O plenário da Câmara dos Deputados vai analisar nesta segunda-feira (13), o requerimento de urgência para votação do texto substitutivo ao Projeto de Lei (PL 442/1991) dos "jogos de azar", que pretende regulamentar bingos, cassinos, caça-níqueis, jogo do bicho, apostas, dentre outras práticas no País. Este é o primeiro item previsto para apreciação na sessão deliberativa de amanhã.

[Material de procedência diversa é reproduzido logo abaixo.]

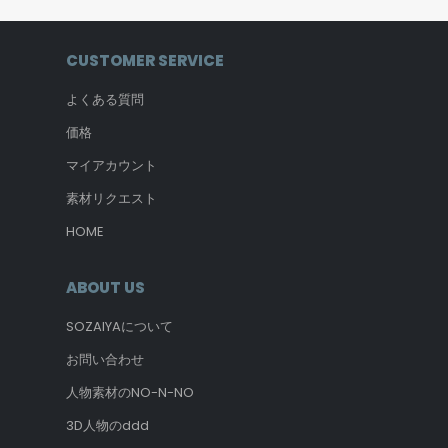
CUSTOMER SERVICE
よくある質問
価格
マイアカウント
素材リクエスト
HOME
ABOUT US
SOZAIYAについて
お問い合わせ
人物素材のNO-N-NO
3D人物のddd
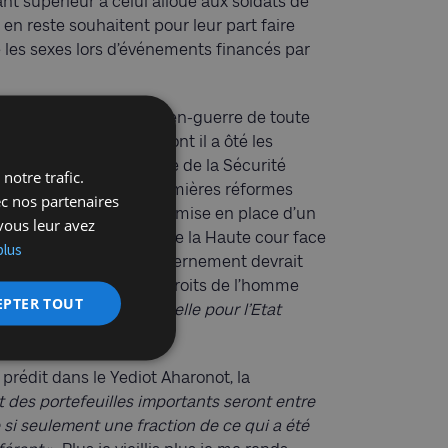
nt supérieur à celui alloué aux soldats de
 en reste souhaitent pour leur part faire
re les sexes lors d’événements financés par
inement le plus va-t-en-guerre de toute
deux véritables fauves dont il a ôté les
a obtenu le portefeuille de la Sécurité
notre trafic.
u territoire. Parmi les premières réformes
ec nos partenaires
ionistes religieux »), la mise en place d’un
vous leur avez
outre le droit de veto de la Haute cour face
plus
oujours à le suivre le gouvernement devrait
ations de défense des droits de l’homme
EPTER TOUT
es de «
menace existentielle pour l’Etat
 prédit dans le Yediot Aharonot, la
t des portefeuilles importants seront entre
 si seulement une fraction de ce qui a été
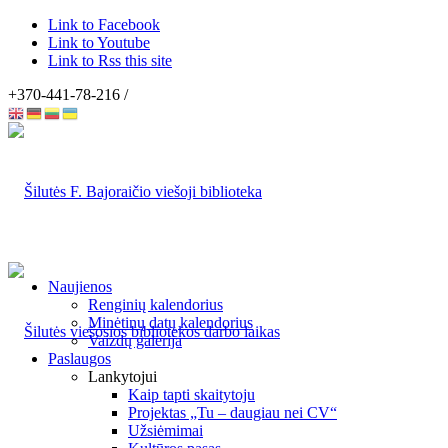
Link to Facebook
Link to Youtube
Link to Rss this site
+370-441-78-216 /
Naujienos
Renginių kalendorius
Minėtinų datų kalendorius
Vaizdų galerija
Paslaugos
Lankytojui
Kaip tapti skaitytoju
Projektas „Tu – daugiau nei CV“
Užsiėmimai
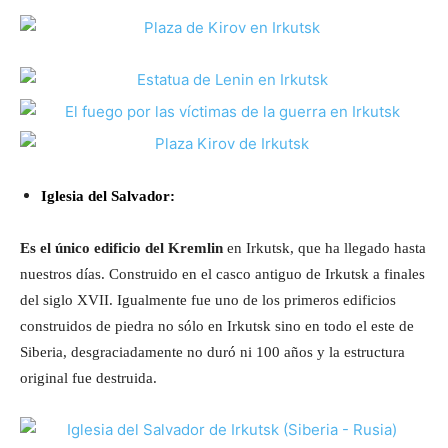
Iglesia del Salvador:
Es el único edificio del Kremlin
en Irkutsk, que ha llegado hasta
nuestros días. Construido en el casco antiguo de Irkutsk a finales
del siglo XVII. Igualmente fue uno de los primeros edificios
construidos de piedra no sólo en Irkutsk sino en todo el este de
Siberia, desgraciadamente no duró ni 100 años y la estructura
original fue destruida.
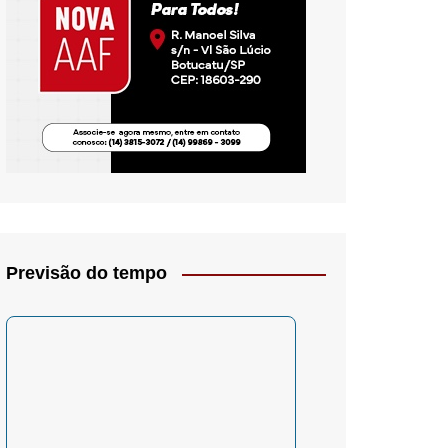
io- Crítica
Previsão do tempo
– Psicologia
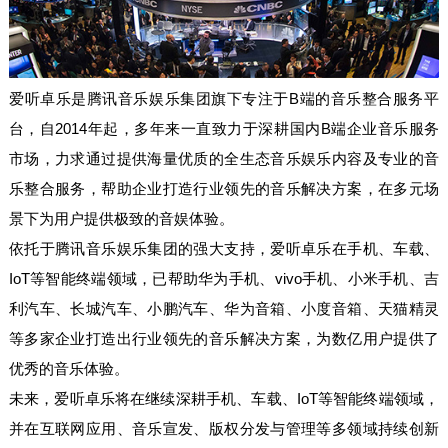
爱听卓乐是腾讯音乐娱乐集团旗下专注于B端的音乐整合服务平
台，自2014年起，多年来一直致力于深耕国内B端企业音乐服务
市场，力求通过提供海量优质的全生态音乐娱乐内容及专业的音
乐整合服务，帮助企业打造行业领先的音乐解决方案，在多元场
景下为用户提供极致的音娱体验。
依托于腾讯音乐娱乐集团的强大支持，爱听卓乐在手机、车载、
IoT等智能终端领域，已帮助华为手机、vivo手机、小米手机、吉
利汽车、长城汽车、小鹏汽车、华为音箱、小度音箱、天猫精灵
等多家企业打造出行业领先的音乐解决方案，为数亿用户提供了
优秀的音乐体验。
未来，爱听卓乐将在继续深耕手机、车载、IoT等智能终端领域，
并在互联网应用、音乐宣发、版权分发与管理等多领域持续创新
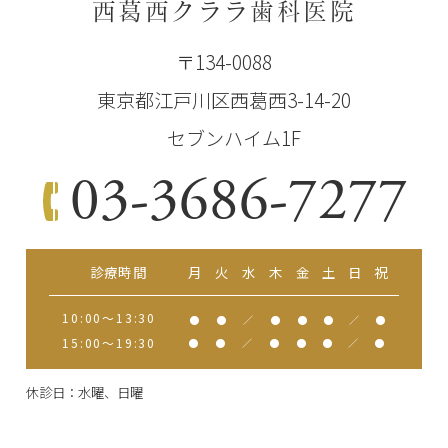
西葛西クララ歯科医院
〒134-0088
東京都江戸川区西葛西3-14-20
セブンハイム1F
03-3686-7277
診療時間
月
火
水
木
金
土
日
祝
10:00～13:30
●
●
／
●
●
●
／
●
15:00～19:30
●
●
／
●
●
●
／
●
休診日：水曜、日曜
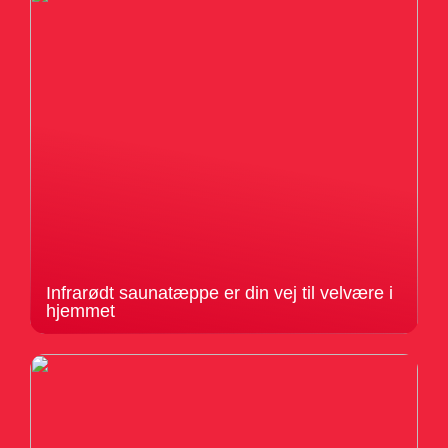
Infrarødt saunatæppe er din vej til velvære i
hjemmet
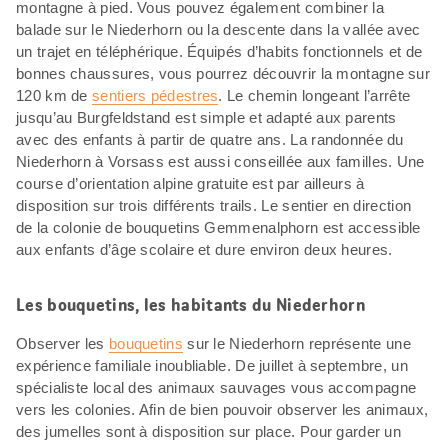
montagne à pied. Vous pouvez également combiner la
balade sur le Niederhorn ou la descente dans la vallée avec
un trajet en téléphérique. Équipés d’habits fonctionnels et de
bonnes chaussures, vous pourrez découvrir la montagne sur
120 km de
sentiers pédestres
. Le chemin longeant l’arrête
jusqu’au Burgfeldstand est simple et adapté aux parents
avec des enfants à partir de quatre ans. La randonnée du
Niederhorn à Vorsass est aussi conseillée aux familles. Une
course d’orientation alpine gratuite est par ailleurs à
disposition sur trois différents trails. Le sentier en direction
de la colonie de bouquetins Gemmenalphorn est accessible
aux enfants d’âge scolaire et dure environ deux heures.
Les bouquetins, les habitants du Niederhorn
Observer les
bouquetins
sur le Niederhorn représente une
expérience familiale inoubliable. De juillet à septembre, un
spécialiste local des animaux sauvages vous accompagne
vers les colonies. Afin de bien pouvoir observer les animaux,
des jumelles sont à disposition sur place. Pour garder un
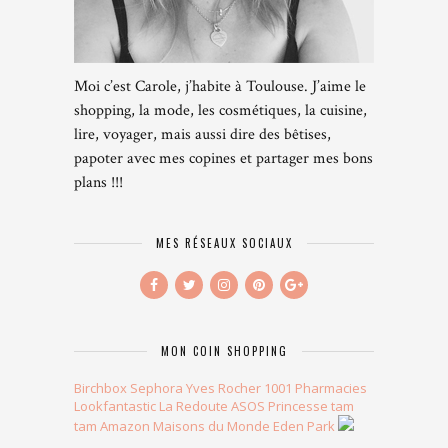
Moi c’est Carole, j’habite à Toulouse. J’aime le
shopping, la mode, les cosmétiques, la cuisine,
lire, voyager, mais aussi dire des bêtises,
papoter avec mes copines et partager mes bons
plans !!!
MES RÉSEAUX SOCIAUX
MON COIN SHOPPING
Birchbox
Sephora
Yves Rocher
1001 Pharmacies
Lookfantastic
La Redoute
ASOS
Princesse tam
tam
Amazon
Maisons du Monde
Eden Park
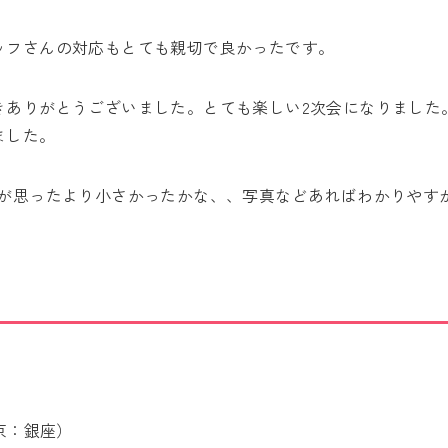
ッフさんの対応もとても親切で良かったです。
きありがとうございました。とても楽しい2次会になりました
ました。
キが思ったより小さかったかな、、写真などあればわかりやす
東京：銀座）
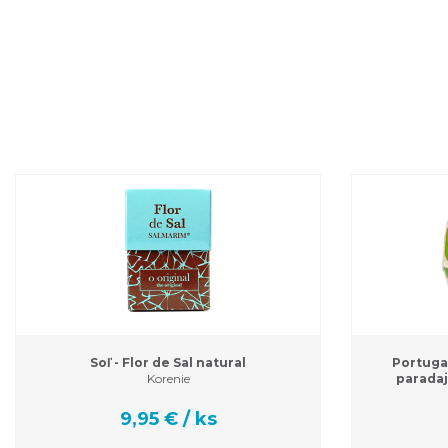
Soľ - Flor de Sal natural
Portugal
Korenie
paradaj
9,95 € / ks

O PL dos jogos de azar está parado há 30 anos na Câmara. O requerimento de urgência, por sua vez, aguarda há 5 anos para ser apreciado pelo plenário. Como mostrou o Estadão/Broadcast, o projeto passou a sofrer resistência de integrantes da bancada da bala, que trabalha para modificar o texto e tentar adiar a votação para o ano que vem.
Os deputados ligados a setores armamentistas e da segurança pública querem derrubar especificamente a regulamentação dos bingos, mas defendem, por exemplo, a liberação de cassinos e do jogo do bicho. A bancada evangélica, uma das maiores do Congresso, é contra o projeto e tem ajudado a travar a sua tramitação.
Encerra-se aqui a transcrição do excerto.